It has already been written that the universe of digital assets is changing from crash to crash. The tremors are intended to be more systemic, being felt throughout the chain leading to upstream mining. In the absence of regulation, or even regulation, the cryptosphere remains a prisoner of its lack of credibility.
The digital asset world is experiencing one of the worst years in its young history in 2022. Last drama in the running: the lack of liquidity expressed by the FTX exchange platform, which caused the price of the FTT token to collapse. This token went from US$22 to below US$4 in a single session on Wednesday, a drop of some 80% that lowers FTT’s market capitalization below US$530 million.
The shock wave was immediately felt by the cryptocurrency investment fund Alameda Research, which, along with FTX, is part of the crypto empire of billionaire Sam Bankman-Fried, we read on the Web.
As of June 30, Alameda Research had assets of US$14.6 billion and liabilities of US$8 billion, of which US$5.8 billion were made up of FTT, or roughly one-third of assets and 88% of net worth. from Alameda. Worse, of these 5.8 billion, 2.6 billion are illiquid since they serve as “collateral” or guarantee. And the whole thing is now only based on a market value reduced by 80%.
For FTX, the world’s fourth-largest exchange by volume, the liquidity shortfall is estimated at around US$6 billion. The other exchange giant, Binance, had filed a non-binding takeover offer for FTX, conditional on due diligence. Binance quickly pulled out. “We have decided not to proceed with the transaction to acquire FTX.com,” he explained. in a Twitter post. The company also mentions the appearance of press reports on mismanagement of client funds by FTX and on investigations by US authorities.
too many levers
Simply put: FTX leveraged leverage without practicing proper risk management. Digital asset broker GlobalBlock is keen to clarify that FTX’s problems take the form of a classic liquidity crisis, with the platform unable to sell its assets fast enough to meet withdrawal demands from investors or lenders. Blockchain technology is not the issue. On the contrary, this technology serves as a foundation for the crypto-asset industry, which has been reinforced by the recent Ethereum “merger” operation.

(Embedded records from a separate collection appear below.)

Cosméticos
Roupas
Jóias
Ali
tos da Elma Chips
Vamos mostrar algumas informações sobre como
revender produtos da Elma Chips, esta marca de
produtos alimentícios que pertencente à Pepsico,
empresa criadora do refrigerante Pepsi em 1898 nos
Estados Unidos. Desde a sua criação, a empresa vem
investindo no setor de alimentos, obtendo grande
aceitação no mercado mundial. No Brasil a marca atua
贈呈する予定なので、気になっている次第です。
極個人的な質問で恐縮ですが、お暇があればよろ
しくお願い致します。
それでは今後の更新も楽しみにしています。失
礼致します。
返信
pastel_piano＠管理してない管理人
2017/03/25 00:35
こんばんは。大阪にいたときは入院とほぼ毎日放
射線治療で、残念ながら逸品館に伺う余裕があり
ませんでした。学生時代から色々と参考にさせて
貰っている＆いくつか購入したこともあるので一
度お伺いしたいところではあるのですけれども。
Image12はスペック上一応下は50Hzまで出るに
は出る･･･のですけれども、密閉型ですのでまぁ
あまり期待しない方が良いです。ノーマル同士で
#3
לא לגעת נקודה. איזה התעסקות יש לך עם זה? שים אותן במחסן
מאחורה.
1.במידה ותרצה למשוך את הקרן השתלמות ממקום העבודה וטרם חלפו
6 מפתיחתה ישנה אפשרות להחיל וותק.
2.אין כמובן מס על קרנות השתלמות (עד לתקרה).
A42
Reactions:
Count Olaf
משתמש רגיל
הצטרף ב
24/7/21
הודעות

For his part, the CEO of Binance said on Twitter that two lessons should be learned from the FTX case: “never use a token you created as collateral” and “never borrow when running a crypto business”.

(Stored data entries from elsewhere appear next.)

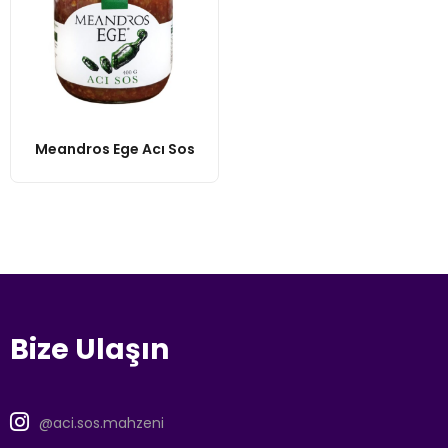
Meandros Ege Acı Sos
Bize Ulaşın
@aci.sos.mahzeni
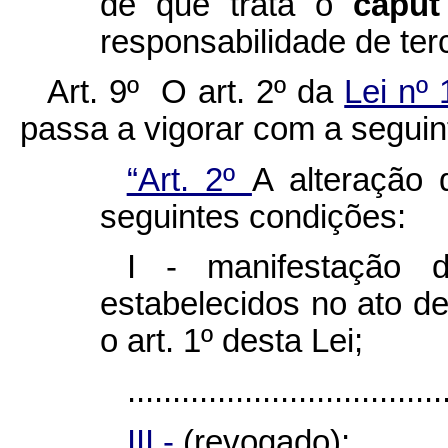
de que trata o
capu
responsabilidade de ter
Art. 9º O art. 2º da
Lei nº
passa a vigorar com a seguin
“Art. 2º
A alteração
seguintes condições:
I - manifestação 
estabelecidos no ato d
o art. 1º desta Lei;
...................................
III -
(revogado);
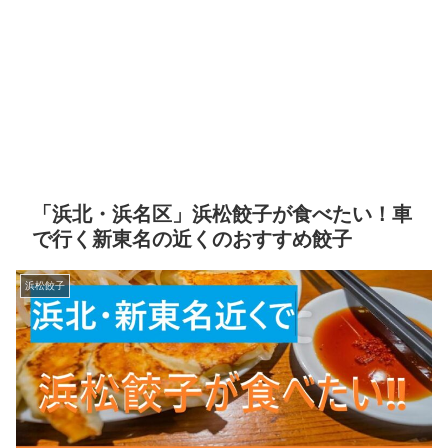
「浜北・浜名区」浜松餃子が食べたい！車
で行く新東名の近くのおすすめ餃子
浜松餃子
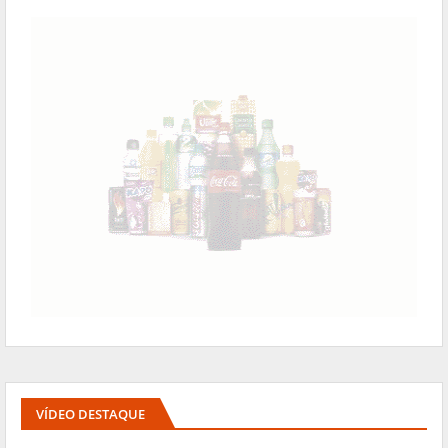
VÍDEO DESTAQUE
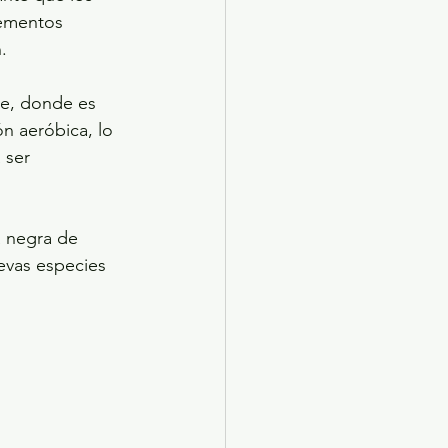
lementos 
.
je, donde es 
n aeróbica, lo 
 ser 
a negra de 
evas especies 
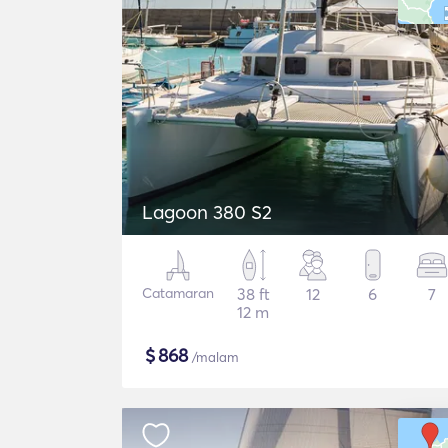
Lagoon 380 S2
Catamaran
38 ft
12
6
7
12 m
$
868
/malam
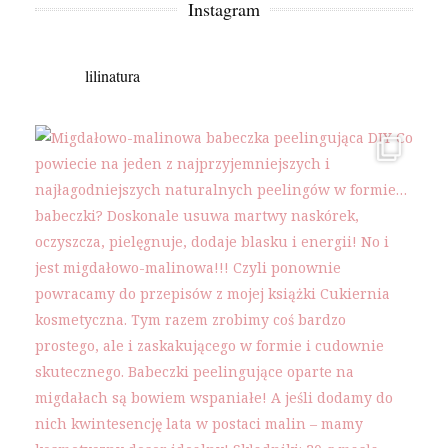
Instagram
lilinatura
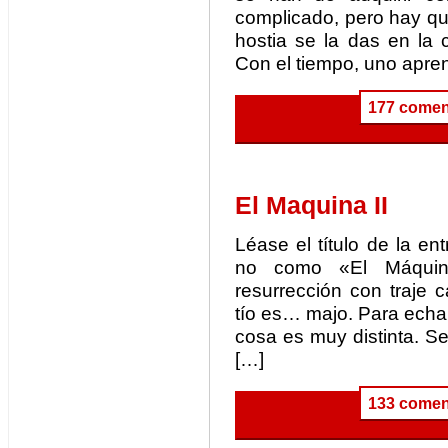
complicado, pero hay que 
hostia se la das en la 
Con el tiempo, uno apre
177 comen
El Maquina II
Léase el título de la 
no como «El Máquin
resurrección con traje 
tío es… majo. Para echar
cosa es muy distinta. Se
[…]
133 comen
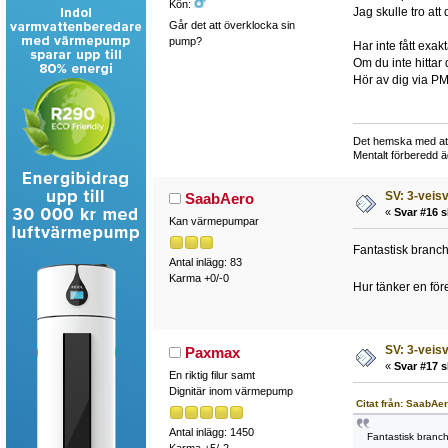
Kön:
Jag skulle tro att 
Går det att överklocka sin
pump?
Har inte fått exak
Om du inte hittar 
Hör av dig via PM/
Det hemska med att b
Mentalt förberedd 
SV: 3-veisv
SaabAero
«
Svar #16 s
Kan värmepumpar
Fantastisk branc
Antal inlägg: 83
Karma +0/-0
Hur tänker en för
SV: 3-veisv
Paxmax
«
Svar #17 s
En riktig filur samt
Dignitär inom värmepump
Citat från: SaabAe
Antal inlägg: 1450
Fantastisk branc
Karma +5/-2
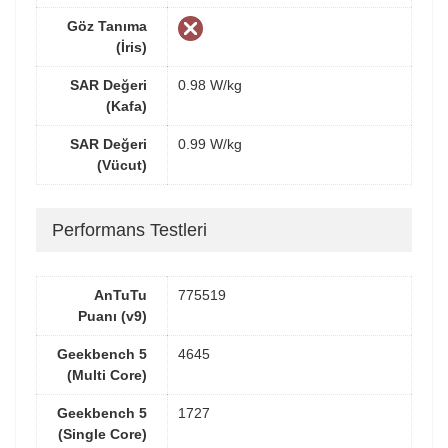
Göz Tanıma
(İris)
SAR Değeri
0.98 W/kg
(Kafa)
SAR Değeri
0.99 W/kg
(Vücut)
Performans Testleri
AnTuTu
775519
Puanı (v9)
Geekbench 5
4645
(Multi Core)
Geekbench 5
1727
(Single Core)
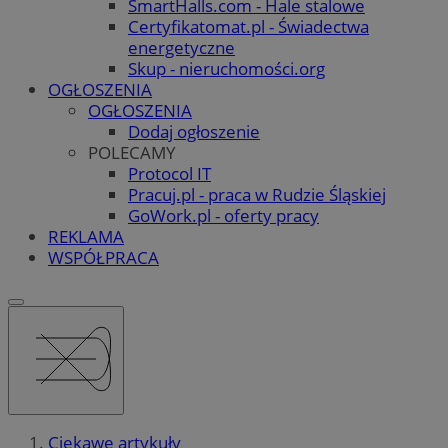
SmartHalls.com - Hale stalowe
Certyfikatomat.pl - Świadectwa
energetyczne
Skup - nieruchomości.org
OGŁOSZENIA
OGŁOSZENIA
Dodaj ogłoszenie
POLECAMY
Protocol IT
Pracuj.pl - praca w Rudzie Śląskiej
GoWork.pl - oferty pracy
REKLAMA
WSPÓŁPRACA
Ciekawe artykuły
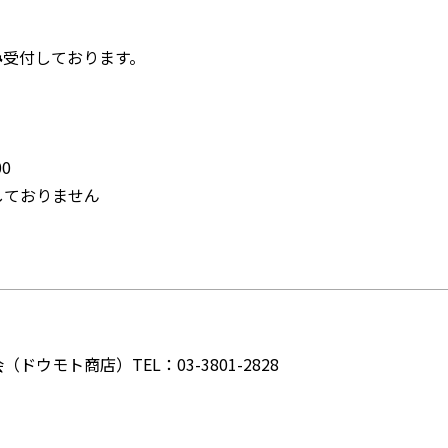
み
受付しております。
0
しておりません
モト商店）TEL：03-3801-2828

Nevertheless, these problems are once again shining the spotlight on the fragility and shortcomings of an ecosystem subject to all risks. They make regulation more than necessary, a framework that would notably help to establish confidence in the industry and attract more institutional investors.
Overwrite of stablecoin algorithmic TerraUSD and Luna, bankruptcy of the lender Celsius and forced liquidation of the hedge fund Three Arrows Capital… Events have been jostled lately in the cryptosphere. GlobalBlock adds to this, returning to all these simultaneous bankruptcy announcements among bitcoin miners. One thinks of Argo Blockchain, which announced at the end of October the stumbling block of the £24 million financing transaction from a strategic investor.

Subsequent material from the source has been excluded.